GOAL OF THE EXERCISE: Every line below that holds the string "намаза" should be copied.

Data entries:
....
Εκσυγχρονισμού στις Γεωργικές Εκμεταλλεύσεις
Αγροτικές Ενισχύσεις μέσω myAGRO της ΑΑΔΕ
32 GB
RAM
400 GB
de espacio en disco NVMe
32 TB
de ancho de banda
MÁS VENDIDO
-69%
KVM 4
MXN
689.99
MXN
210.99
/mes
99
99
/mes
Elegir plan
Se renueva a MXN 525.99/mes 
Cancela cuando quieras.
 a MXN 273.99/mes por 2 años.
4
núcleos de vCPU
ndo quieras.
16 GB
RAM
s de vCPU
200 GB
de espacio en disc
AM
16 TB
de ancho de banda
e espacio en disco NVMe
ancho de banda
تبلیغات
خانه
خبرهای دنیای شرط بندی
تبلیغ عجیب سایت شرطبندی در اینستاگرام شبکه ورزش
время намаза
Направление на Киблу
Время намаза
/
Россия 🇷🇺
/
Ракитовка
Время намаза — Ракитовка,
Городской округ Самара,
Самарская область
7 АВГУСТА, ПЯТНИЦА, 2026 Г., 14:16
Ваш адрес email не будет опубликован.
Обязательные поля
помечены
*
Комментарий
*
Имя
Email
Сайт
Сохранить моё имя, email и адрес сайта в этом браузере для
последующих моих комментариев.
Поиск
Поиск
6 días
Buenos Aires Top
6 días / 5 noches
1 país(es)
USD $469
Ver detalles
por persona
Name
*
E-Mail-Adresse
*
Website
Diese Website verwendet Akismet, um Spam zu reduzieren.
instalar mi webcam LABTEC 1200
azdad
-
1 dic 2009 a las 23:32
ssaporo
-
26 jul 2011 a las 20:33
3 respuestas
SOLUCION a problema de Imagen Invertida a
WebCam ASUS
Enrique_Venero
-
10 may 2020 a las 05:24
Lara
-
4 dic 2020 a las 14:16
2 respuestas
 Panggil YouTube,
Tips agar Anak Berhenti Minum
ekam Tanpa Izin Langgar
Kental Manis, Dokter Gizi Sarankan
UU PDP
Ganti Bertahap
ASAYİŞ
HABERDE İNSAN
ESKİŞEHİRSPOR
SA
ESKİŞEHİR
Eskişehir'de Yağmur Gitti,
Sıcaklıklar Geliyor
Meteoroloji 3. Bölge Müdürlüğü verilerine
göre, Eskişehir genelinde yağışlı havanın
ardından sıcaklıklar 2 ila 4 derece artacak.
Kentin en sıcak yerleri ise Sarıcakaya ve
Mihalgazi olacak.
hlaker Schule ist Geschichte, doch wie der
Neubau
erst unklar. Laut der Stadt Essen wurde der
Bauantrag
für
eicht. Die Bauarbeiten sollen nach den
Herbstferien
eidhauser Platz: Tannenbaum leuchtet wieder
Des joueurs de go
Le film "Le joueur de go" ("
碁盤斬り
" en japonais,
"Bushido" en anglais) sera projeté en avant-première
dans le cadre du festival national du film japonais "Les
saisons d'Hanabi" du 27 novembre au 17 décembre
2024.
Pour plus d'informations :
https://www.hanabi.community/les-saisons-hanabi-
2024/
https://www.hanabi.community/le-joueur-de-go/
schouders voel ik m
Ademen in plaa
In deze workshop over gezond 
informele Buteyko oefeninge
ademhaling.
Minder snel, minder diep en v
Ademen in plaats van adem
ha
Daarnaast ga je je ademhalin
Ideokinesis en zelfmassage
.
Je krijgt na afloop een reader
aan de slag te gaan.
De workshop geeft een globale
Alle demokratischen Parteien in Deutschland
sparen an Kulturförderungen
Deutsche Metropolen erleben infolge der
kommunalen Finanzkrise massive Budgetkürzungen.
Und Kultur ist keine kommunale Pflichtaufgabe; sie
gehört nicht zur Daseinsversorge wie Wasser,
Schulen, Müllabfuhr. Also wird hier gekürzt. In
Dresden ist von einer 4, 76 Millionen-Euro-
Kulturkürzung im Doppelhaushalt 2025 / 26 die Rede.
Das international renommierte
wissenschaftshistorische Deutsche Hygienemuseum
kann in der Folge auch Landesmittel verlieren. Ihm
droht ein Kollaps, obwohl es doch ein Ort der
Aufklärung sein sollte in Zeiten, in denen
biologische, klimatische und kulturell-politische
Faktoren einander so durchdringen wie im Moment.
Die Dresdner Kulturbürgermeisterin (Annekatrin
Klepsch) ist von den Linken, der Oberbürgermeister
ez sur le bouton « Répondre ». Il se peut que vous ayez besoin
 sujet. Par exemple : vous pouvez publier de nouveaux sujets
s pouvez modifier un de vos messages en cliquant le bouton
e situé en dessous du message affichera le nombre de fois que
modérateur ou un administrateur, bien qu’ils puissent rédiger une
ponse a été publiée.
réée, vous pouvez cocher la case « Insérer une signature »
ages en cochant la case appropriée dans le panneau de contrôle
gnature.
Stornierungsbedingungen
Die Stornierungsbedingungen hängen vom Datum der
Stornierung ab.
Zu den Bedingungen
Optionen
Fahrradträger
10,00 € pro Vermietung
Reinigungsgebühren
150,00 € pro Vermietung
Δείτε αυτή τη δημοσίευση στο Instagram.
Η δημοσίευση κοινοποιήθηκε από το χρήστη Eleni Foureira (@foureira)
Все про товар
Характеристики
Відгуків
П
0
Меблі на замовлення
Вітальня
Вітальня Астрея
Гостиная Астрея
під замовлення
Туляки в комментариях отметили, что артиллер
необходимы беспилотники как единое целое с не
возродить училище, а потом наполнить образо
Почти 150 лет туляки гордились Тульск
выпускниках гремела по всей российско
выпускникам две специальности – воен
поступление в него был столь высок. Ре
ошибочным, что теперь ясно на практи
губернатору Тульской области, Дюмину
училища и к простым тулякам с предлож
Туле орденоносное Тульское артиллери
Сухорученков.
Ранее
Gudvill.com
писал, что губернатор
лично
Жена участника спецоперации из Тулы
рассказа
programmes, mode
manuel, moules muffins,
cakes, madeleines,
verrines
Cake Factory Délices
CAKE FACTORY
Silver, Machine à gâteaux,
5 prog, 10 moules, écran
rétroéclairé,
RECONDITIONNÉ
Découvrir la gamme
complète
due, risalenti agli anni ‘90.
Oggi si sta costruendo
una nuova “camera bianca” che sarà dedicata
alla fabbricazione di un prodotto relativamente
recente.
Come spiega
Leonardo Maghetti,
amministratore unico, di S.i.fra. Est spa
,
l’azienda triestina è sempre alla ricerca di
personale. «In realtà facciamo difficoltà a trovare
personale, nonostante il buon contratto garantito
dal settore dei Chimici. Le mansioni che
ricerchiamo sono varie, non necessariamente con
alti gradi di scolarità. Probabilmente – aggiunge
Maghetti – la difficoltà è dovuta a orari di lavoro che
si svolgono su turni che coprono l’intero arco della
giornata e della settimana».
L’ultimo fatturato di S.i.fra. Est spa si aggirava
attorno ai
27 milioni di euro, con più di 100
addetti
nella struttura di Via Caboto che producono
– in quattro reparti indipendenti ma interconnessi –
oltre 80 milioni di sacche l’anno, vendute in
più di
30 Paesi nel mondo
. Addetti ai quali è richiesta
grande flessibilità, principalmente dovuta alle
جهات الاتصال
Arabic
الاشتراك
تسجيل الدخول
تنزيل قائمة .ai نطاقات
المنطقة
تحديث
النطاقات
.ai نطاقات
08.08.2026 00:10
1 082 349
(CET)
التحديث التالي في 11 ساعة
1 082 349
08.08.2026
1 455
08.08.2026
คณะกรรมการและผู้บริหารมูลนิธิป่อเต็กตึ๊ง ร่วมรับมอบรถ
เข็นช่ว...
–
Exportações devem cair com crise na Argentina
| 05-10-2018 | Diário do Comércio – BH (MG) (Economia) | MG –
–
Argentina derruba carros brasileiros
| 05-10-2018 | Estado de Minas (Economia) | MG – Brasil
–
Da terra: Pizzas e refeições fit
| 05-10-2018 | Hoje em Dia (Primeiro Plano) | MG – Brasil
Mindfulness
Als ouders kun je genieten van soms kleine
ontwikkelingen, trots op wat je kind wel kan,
....
YOUR RESPONSE:
время намаза
Время намаза
Время намаза — Ракитовка,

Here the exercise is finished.